Task requirements
Wherever a line of the listing holds the string "role", copy that line.

BEGIN Given data

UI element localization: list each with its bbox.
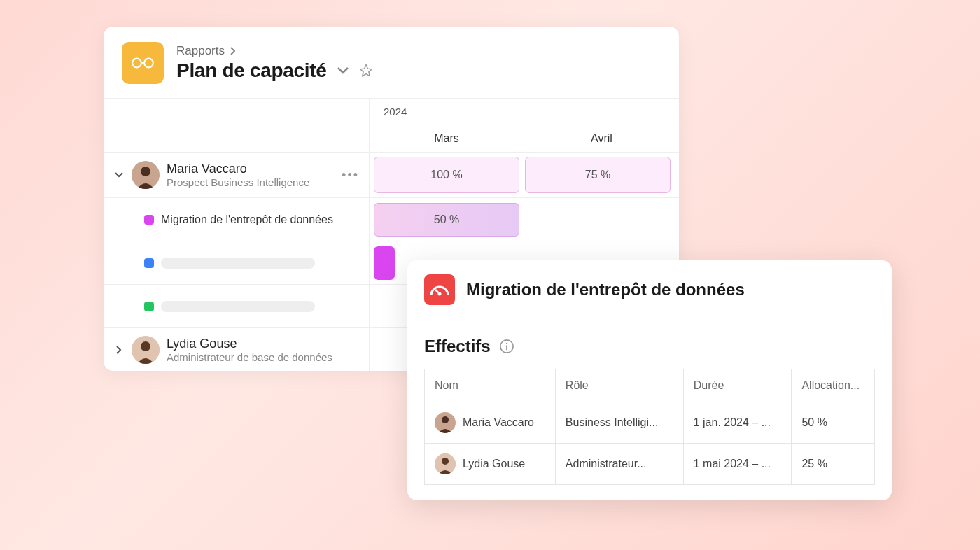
col-alloc[interactable]: Allocation... [792,369,875,402]
col-role[interactable]: Rôle [555,369,683,402]
cell-alloc: 50 % [792,402,875,444]
person-name: Lydia Gouse [167,337,332,351]
task-detail-card: Migration de l'entrepôt de données Effec… [407,260,892,500]
avatar [435,412,456,433]
person-role: Prospect Business Intelligence [167,176,309,188]
star-icon[interactable] [359,64,373,78]
breadcrumb[interactable]: Rapports [176,44,373,58]
task-color-dot [144,258,154,268]
year-label: 2024 [370,99,679,125]
chevron-right-icon [230,47,236,55]
glasses-icon [131,56,155,70]
svg-point-9 [505,343,507,344]
cell-nom: Maria Vaccaro [463,416,534,429]
person-name: Maria Vaccaro [167,162,309,176]
month-header: Mars [370,125,524,152]
header: Rapports Plan de capacité [104,27,679,98]
expand-icon[interactable] [113,346,125,354]
cell-alloc: 25 % [792,444,875,485]
table-row[interactable]: Lydia Gouse Administrateur... 1 mai 2024… [425,444,875,485]
cell-duree: 1 jan. 2024 – ... [683,402,792,444]
svg-point-12 [442,416,449,423]
svg-point-3 [141,167,150,176]
table-row[interactable]: Maria Vaccaro Business Intelligi... 1 ja… [425,402,875,444]
page-title: Plan de capacité [176,59,327,82]
person-role: Administrateur de base de données [167,351,332,363]
allocation-bar[interactable]: 100 % [374,157,519,193]
person-row[interactable]: Maria Vaccaro Prospect Business Intellig… [104,152,679,197]
chevron-down-icon[interactable] [337,66,349,75]
detail-header: Migration de l'entrepôt de données [407,260,892,318]
task-row[interactable]: Migration de l'entrepôt de données 50 % [104,197,679,241]
avatar [132,336,160,364]
task-label: Migration de l'entrepôt de données [161,213,333,226]
cell-nom: Lydia Gouse [463,458,525,470]
allocation-bar[interactable]: 75 % [525,157,671,193]
svg-rect-10 [506,345,507,350]
svg-point-1 [144,59,153,68]
effectifs-table: Nom Rôle Durée Allocation... Maria Vacca… [424,369,875,485]
task-color-dot [144,215,154,225]
cell-duree: 1 mai 2024 – ... [683,444,792,485]
info-icon[interactable] [499,339,514,354]
avatar [435,453,456,474]
svg-point-14 [442,458,449,465]
task-label-placeholder [161,258,315,269]
section-title: Effectifs [424,337,491,356]
task-color-dot [144,302,154,311]
avatar [132,161,160,189]
task-bar[interactable] [374,246,395,280]
task-label-placeholder [161,301,315,312]
more-icon[interactable]: ••• [342,168,359,183]
app-icon [122,42,164,84]
cell-role: Administrateur... [555,444,683,485]
table-header-row: Nom Rôle Durée Allocation... [425,369,875,402]
svg-line-7 [435,290,440,294]
detail-title: Migration de l'entrepôt de données [466,280,745,299]
collapse-icon[interactable] [113,172,125,178]
col-nom[interactable]: Nom [425,369,556,402]
month-header: Avril [524,125,679,152]
cell-role: Business Intelligi... [555,402,683,444]
svg-point-5 [141,341,150,351]
breadcrumb-label: Rapports [176,44,225,58]
task-bar[interactable]: 50 % [374,203,519,237]
col-duree[interactable]: Durée [683,369,792,402]
svg-point-0 [132,59,141,68]
gauge-icon [424,274,455,305]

END Given data

Task solution
col-role[interactable]: Rôle [555,369,683,402]
person-role: Prospect Business Intelligence [167,176,309,188]
person-role: Administrateur de base de données [167,351,332,363]
cell-role: Administrateur... [555,444,683,485]
cell-role: Business Intelligi... [555,402,683,444]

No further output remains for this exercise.